Understanding Vector Quotient Spaces in Linear Algebra

[mruncleramos]

I'm having a bit of trouble seeing Vector Quotient Spaces.
Lets say I have a vector space $V$ and I want to quotient out by a linear subspace $N$. Then $V/N$ is the set of all equivalence classes $[N + v]$ where $v \in V$.

For example, let me try to take $\mathbb{R}^{2} /$ x-axis. This should be the set of all equivalence classes $[x-axis + r]$ where $r \in \mathbb{R}^{2}$.

Here is where the difficulty arises I believe. I am told that this set is the class of lines parallel to the x-axis, but I can't see how any coset $x-axis + r$ could yield a line parallel to the x-axis - or maybe my conception of vector space cosets are wrong.

 

[Office_Shredder]

If you have a class that is the set of points a distance r away from the x-axis, you can rewrite it as y=r.

Try graphing it and see for yourself (pick an r, say, r=1)

 

[Hurkyl]

I can't see how any coset $x-axis + r$ could yield a line parallel to the x-axis

What points lie in $x-axis + r$?

 

[mruncleramos]

But if you add a vector to the x-axis, how can that be a line parallel to the x-axis. More importantly, what is an element of the x-axis? Is it just a point?

 

[Hurkyl]

More importantly, what is an element of the x-axis?

Since the x-axis is a vector space... a vector!
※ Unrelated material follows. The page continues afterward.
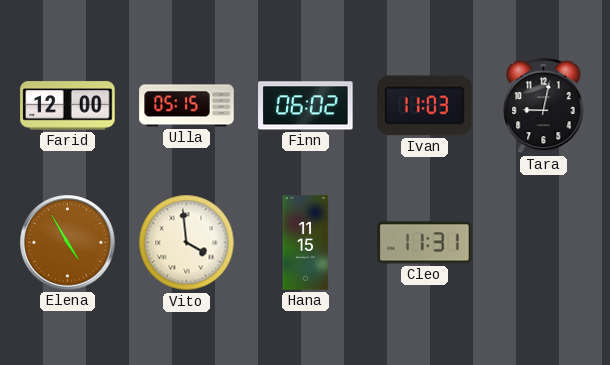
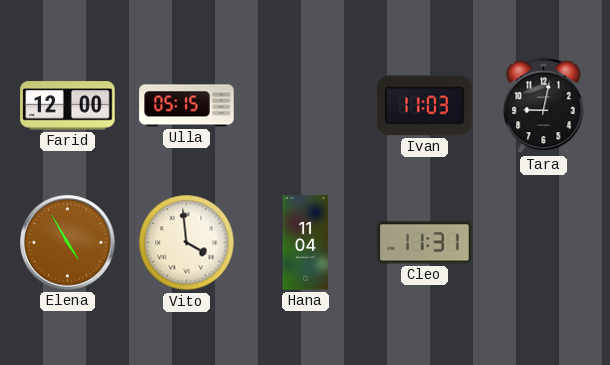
Finn: 06:02 -> none
Hana: 11:15 -> 11:04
(Of course, sometimes we identify the notions of "point" and "vector" with each other)

 

[mruncleramos]

Then i think my conception of adding vectors is incorrect. If i think of vectors as directed line segments, i can't think of a way to add vectors on the x-axis to other vectors to get something parallel.

 

[Office_Shredder]

You're not. What you're doing, is adding a vector to the x-axis, and the set of ends of those directed line segments forms a line.

 

[mruncleramos]

oh oh oh i see now. thanks

 

[mruncleramos]

and the line comes from the vector definition of line.